What Do U.S. Tariffs on Foreign Goods Mean for Manufacturers?

Author: Matt Cunningham

“Tit-for-tat tariffs” are making major headlines daily, specifically those aimed at China by the U.S. under Section 301 of the Trade Act of 1974. Politics aside, the two main objectives of tariffs in general are:

  1. To produce revenue for the tariff-imposing government and
  2. To protect domestic industries.

The tariffs over recent news cycles focus on the second objective, aiming to protect U.S. domestic industries by making it more expensive for foreign goods to enter our country. Through a multi-stage process, the new tariffs have impacted everything from soap to aerospace products — with the current tariffs coming in at a hefty 25% for affected goods.

Whether or not you agree with the approach or the politics behind it, these tariffs will have an impact on businesses, and particularly manufacturers, and their financial reporting.

How Will Tariffs on Foreign Imports Impact Your Manufacturing Business?

Here are a couple financial facts for manufacturers to consider relative to the tariffs:

  • If your company is sourcing goods from foreign suppliers or company-owned facilities, the cost of those goods will rise.
  • If your company manufactures in the U.S., sells to foreign customers and the foreign country has similar retaliatory tariffs in place, the effective cost of those goods to the foreign customer will increase.

If your company falls into one of the above categories, you should already be thinking about how a diverse foreign and domestic portfolio of suppliers and customers can help shield your operations from major disruptions.

If, on the other hand, your company sources, produces and sells domestically, there should be no direct impact.
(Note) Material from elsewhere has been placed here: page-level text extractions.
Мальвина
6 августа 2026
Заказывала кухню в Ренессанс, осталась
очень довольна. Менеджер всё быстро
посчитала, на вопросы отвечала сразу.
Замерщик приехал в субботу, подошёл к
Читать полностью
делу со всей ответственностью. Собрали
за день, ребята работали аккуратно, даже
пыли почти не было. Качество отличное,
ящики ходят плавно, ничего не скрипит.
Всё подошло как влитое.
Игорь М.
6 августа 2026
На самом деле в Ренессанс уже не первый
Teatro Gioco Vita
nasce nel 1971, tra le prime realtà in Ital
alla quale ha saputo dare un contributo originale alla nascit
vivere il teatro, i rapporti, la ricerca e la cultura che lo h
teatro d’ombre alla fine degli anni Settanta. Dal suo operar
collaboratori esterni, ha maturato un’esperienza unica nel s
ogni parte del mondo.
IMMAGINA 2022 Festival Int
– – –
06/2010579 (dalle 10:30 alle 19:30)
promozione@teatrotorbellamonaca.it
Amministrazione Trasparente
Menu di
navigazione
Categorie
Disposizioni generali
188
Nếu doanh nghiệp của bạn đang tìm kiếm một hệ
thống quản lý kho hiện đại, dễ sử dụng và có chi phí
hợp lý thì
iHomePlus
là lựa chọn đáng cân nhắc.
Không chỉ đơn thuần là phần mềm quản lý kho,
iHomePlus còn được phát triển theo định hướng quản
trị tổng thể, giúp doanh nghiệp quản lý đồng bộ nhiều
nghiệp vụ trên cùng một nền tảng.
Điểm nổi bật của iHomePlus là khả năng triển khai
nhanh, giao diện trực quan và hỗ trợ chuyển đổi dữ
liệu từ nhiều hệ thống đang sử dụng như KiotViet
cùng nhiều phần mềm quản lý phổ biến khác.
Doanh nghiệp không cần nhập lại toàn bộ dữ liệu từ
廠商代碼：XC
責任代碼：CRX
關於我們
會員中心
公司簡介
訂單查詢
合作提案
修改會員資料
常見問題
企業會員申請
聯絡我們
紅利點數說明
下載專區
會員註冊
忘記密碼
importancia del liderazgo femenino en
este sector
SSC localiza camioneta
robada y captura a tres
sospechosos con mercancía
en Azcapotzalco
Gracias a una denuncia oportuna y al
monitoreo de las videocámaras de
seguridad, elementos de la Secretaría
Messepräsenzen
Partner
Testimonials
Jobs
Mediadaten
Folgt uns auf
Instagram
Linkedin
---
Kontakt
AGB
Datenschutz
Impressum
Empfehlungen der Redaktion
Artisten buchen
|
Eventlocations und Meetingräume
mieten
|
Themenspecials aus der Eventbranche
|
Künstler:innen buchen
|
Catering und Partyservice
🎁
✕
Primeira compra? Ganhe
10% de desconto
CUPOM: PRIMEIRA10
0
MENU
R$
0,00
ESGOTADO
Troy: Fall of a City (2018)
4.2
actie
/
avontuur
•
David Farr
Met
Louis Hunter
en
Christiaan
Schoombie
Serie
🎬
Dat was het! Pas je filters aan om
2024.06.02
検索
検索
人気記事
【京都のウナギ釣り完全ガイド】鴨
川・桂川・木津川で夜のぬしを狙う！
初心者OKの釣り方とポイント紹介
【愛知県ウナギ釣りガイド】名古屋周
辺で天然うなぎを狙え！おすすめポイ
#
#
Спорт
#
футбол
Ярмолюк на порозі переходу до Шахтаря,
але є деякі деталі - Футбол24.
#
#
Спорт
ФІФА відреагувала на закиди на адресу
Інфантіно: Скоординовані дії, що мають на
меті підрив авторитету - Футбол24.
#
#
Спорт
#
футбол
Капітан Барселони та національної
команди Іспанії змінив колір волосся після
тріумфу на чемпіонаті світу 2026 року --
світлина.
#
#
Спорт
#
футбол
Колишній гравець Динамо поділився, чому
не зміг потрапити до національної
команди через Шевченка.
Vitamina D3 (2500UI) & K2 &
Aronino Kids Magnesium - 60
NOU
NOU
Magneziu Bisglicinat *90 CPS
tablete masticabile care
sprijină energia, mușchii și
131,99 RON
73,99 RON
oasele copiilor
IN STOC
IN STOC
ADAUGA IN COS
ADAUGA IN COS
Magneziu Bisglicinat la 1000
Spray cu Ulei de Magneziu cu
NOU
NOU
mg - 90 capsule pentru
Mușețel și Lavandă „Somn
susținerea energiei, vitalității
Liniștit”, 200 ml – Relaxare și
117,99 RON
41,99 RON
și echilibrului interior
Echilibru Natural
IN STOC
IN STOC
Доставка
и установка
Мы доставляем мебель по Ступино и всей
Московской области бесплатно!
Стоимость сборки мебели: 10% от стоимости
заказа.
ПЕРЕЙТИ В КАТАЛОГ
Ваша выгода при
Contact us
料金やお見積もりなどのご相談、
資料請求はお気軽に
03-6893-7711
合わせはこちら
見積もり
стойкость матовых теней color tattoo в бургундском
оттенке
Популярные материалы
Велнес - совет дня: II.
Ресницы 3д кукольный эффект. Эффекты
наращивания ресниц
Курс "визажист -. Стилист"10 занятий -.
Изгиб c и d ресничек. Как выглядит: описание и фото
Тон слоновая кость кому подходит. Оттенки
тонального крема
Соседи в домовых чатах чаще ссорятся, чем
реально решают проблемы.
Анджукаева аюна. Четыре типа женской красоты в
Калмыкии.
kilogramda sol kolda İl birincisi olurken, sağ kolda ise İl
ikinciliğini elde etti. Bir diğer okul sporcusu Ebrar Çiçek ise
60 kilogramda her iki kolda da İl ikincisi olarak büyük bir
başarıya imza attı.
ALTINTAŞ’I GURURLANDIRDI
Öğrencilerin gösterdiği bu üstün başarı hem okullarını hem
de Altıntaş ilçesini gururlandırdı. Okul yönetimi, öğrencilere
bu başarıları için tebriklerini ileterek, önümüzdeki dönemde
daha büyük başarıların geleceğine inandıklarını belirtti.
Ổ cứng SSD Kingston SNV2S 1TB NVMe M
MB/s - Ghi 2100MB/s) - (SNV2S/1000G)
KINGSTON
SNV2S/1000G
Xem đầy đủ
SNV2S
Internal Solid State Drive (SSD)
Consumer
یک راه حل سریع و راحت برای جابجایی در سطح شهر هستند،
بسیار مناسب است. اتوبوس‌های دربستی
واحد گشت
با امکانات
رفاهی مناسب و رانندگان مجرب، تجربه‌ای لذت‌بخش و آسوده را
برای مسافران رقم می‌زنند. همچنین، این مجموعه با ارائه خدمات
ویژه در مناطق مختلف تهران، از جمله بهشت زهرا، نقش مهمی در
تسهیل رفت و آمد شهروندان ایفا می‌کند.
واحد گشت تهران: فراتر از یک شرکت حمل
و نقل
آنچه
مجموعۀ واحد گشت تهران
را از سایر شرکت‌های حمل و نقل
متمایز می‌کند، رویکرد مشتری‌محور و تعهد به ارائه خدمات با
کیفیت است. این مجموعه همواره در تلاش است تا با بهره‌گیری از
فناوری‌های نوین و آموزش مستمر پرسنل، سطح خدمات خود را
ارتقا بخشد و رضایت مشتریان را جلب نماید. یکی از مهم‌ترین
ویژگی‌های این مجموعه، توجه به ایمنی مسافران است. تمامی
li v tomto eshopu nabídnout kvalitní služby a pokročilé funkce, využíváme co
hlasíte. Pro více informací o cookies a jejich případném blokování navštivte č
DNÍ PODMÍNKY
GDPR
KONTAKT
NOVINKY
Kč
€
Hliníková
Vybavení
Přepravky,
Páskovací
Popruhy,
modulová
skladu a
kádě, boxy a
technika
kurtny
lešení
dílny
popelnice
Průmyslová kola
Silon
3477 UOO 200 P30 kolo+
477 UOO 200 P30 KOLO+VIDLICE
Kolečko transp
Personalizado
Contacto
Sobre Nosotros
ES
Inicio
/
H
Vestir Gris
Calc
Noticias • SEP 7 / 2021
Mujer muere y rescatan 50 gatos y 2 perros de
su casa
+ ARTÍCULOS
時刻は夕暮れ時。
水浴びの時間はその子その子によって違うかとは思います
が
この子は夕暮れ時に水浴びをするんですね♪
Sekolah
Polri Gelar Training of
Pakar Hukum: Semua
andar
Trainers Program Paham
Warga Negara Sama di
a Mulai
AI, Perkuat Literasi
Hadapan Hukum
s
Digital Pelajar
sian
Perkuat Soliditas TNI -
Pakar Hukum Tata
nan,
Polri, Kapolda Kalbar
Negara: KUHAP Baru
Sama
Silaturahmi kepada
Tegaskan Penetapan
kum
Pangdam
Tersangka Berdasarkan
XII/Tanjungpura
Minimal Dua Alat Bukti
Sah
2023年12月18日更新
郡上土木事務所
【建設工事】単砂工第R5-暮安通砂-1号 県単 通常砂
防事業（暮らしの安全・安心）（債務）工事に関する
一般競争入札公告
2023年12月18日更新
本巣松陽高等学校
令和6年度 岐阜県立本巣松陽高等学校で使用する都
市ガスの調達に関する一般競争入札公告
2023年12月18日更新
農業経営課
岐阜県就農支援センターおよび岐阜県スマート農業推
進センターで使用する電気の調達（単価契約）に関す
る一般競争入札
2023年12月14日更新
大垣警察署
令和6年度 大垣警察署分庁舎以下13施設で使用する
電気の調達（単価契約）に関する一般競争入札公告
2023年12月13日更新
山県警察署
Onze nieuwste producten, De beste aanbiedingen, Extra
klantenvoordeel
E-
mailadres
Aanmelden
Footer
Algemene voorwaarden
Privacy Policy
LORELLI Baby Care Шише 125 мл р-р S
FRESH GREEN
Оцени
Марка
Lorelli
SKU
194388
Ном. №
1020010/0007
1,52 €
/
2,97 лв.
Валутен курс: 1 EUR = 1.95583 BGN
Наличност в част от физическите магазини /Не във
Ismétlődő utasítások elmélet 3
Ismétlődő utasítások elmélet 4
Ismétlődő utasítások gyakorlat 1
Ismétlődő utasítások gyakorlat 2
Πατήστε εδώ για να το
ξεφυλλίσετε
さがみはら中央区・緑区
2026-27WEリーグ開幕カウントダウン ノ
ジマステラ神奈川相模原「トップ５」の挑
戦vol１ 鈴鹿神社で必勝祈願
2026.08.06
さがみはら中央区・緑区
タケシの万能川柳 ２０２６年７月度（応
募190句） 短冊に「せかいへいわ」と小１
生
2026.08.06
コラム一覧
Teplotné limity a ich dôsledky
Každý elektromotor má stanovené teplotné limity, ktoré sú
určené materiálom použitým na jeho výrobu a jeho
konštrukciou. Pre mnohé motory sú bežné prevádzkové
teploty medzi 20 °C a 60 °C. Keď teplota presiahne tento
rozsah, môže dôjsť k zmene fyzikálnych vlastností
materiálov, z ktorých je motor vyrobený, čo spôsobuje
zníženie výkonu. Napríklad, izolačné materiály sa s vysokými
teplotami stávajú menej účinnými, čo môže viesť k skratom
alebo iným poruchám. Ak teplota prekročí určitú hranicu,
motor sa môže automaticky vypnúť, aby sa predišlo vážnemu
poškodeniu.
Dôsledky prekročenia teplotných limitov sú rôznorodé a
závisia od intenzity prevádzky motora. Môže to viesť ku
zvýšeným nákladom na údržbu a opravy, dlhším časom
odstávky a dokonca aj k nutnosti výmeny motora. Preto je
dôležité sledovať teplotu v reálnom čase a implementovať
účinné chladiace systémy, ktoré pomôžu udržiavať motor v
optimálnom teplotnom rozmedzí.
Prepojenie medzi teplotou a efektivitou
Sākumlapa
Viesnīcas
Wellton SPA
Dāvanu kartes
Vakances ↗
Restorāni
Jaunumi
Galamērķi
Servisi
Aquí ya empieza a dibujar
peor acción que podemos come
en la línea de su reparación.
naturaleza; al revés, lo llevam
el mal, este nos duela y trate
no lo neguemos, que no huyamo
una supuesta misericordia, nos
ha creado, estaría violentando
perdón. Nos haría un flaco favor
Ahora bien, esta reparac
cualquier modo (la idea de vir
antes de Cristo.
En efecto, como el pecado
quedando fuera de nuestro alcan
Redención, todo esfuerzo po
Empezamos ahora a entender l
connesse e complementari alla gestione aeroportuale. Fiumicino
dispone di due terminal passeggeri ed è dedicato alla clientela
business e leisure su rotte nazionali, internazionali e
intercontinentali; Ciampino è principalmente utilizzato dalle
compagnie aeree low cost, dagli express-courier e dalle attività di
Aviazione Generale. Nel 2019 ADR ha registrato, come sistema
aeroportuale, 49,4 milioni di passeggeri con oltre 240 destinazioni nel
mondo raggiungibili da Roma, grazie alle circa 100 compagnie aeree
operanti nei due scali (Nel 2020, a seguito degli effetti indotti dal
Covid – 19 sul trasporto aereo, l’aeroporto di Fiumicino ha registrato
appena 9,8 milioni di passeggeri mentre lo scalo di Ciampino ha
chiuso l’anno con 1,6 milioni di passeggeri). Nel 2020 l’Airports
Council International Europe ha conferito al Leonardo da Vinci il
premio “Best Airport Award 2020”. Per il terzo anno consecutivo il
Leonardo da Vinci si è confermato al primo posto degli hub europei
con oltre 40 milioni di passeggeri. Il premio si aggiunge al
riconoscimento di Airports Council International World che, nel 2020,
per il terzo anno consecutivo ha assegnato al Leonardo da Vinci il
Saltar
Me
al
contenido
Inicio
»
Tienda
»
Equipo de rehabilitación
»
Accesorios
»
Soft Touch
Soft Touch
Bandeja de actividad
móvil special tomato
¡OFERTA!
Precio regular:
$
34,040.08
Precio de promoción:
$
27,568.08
Potentially, your domestically produced goods may even become more attractive as the cost of foreign alternatives increases.

How Should Your Manufacturing Business Account for These Tariffs?

Tariffs on imported raw materials or finished goods are an additional cost tacked onto those goods. The cost of these tariffs should be added to the total cost, just as you would for freight, duties or other costs incurred to bring the goods to their existing condition and location. Think of the tariffs in the same way you would a freight surcharge. These are, hopefully, temporary increases in the cost of purchased goods. While temporary, they still must be included when calculating the cost of inventory on hand at the balance sheet date.

TariffsChart Cohen

But beyond understanding that your costs will rise, if your company is currently relying solely on foreign suppliers it will be important to decide what you are going to do about it, if anything. What will your strategy be? Wait it out, assuming they are short-term inconveniences? What if they’re here to stay? There’s no way to know for sure, but finding an alternative domestic supplier might be a path to seriously consider.

In the end, will the tariffs accomplish what they set out to? If companies begin using domestic suppliers or production facilities, or perhaps they shift foreign operations or suppliers to a company not located in a country with tariffs, then it would seem the tariffs have hit their mark. Time will tell.